Page images and extracted text
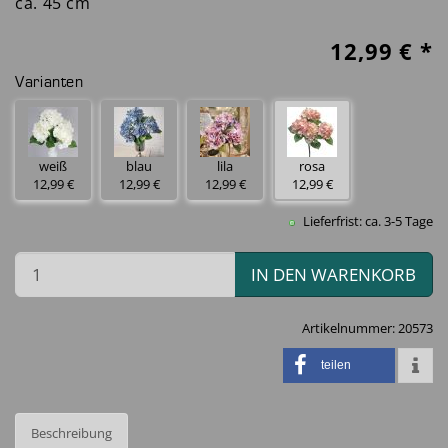
ca. 45 cm
12,99
€ *
Varianten
weiß
blau
lila
rosa
12,99 €
12,99 €
12,99 €
12,99 €
Lieferfrist: ca. 3-5 Tage
IN DEN WARENKORB
Artikelnummer:
20573
teilen
Beschreibung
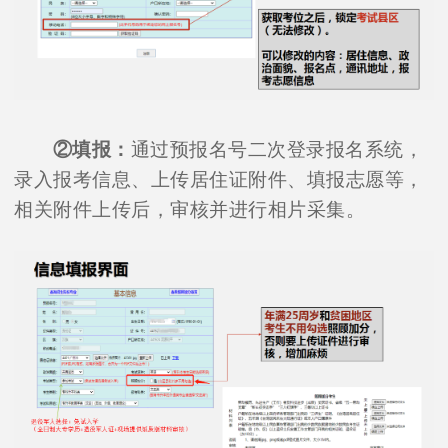
②填报：
通过预报名号二次登录报名系统，
录入报考信息、上传居住证附件、填报志愿等，
相关附件上传后，审核并进行相片采集。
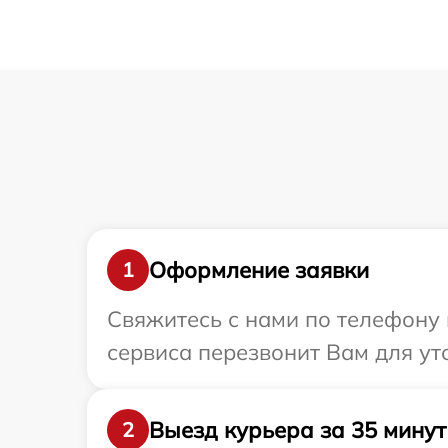
Оформление заявки
1
Свяжитесь с нами по телефону и
сервиса перезвонит Вам для ут
Выезд курьера за 35 минут
2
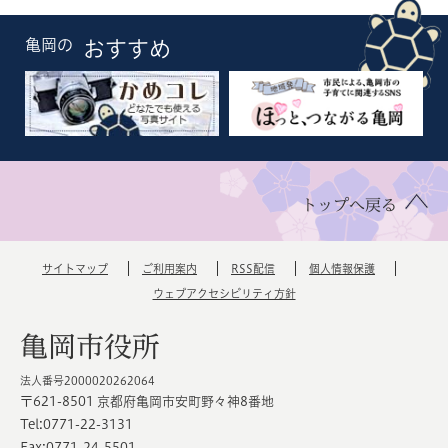
亀岡の
おすすめ
トップへ戻る
サイトマップ
ご利用案内
RSS配信
個人情報保護
ウェブアクセシビリティ方針
亀岡市役所
法人番号2000020262064
〒621-8501 京都府亀岡市安町野々神8番地
Tel:0771-22-3131
Fax:0771-24-5501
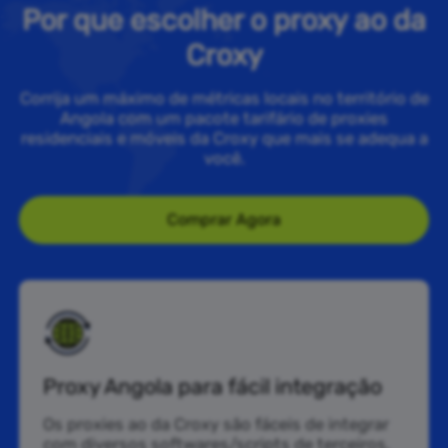
Por que escolher o proxy ao da
Croxy
Corrija um máximo de métricas locais no território de
Angola com um pacote tarifário de proxies
residenciais e móveis da Croxy que mais se adequa a
você.
Comprar Agora
Proxy Angola para fácil integração
Os proxies ao da Croxy são fáceis de integrar
com diversos softwares/scripts de terceiros,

• [WORK TO BE COMPLETED]: Looking at the records above, report how many lines contain the word "Croxy". Answer with the number only.

• [COMPLETED EXERCISE]: 3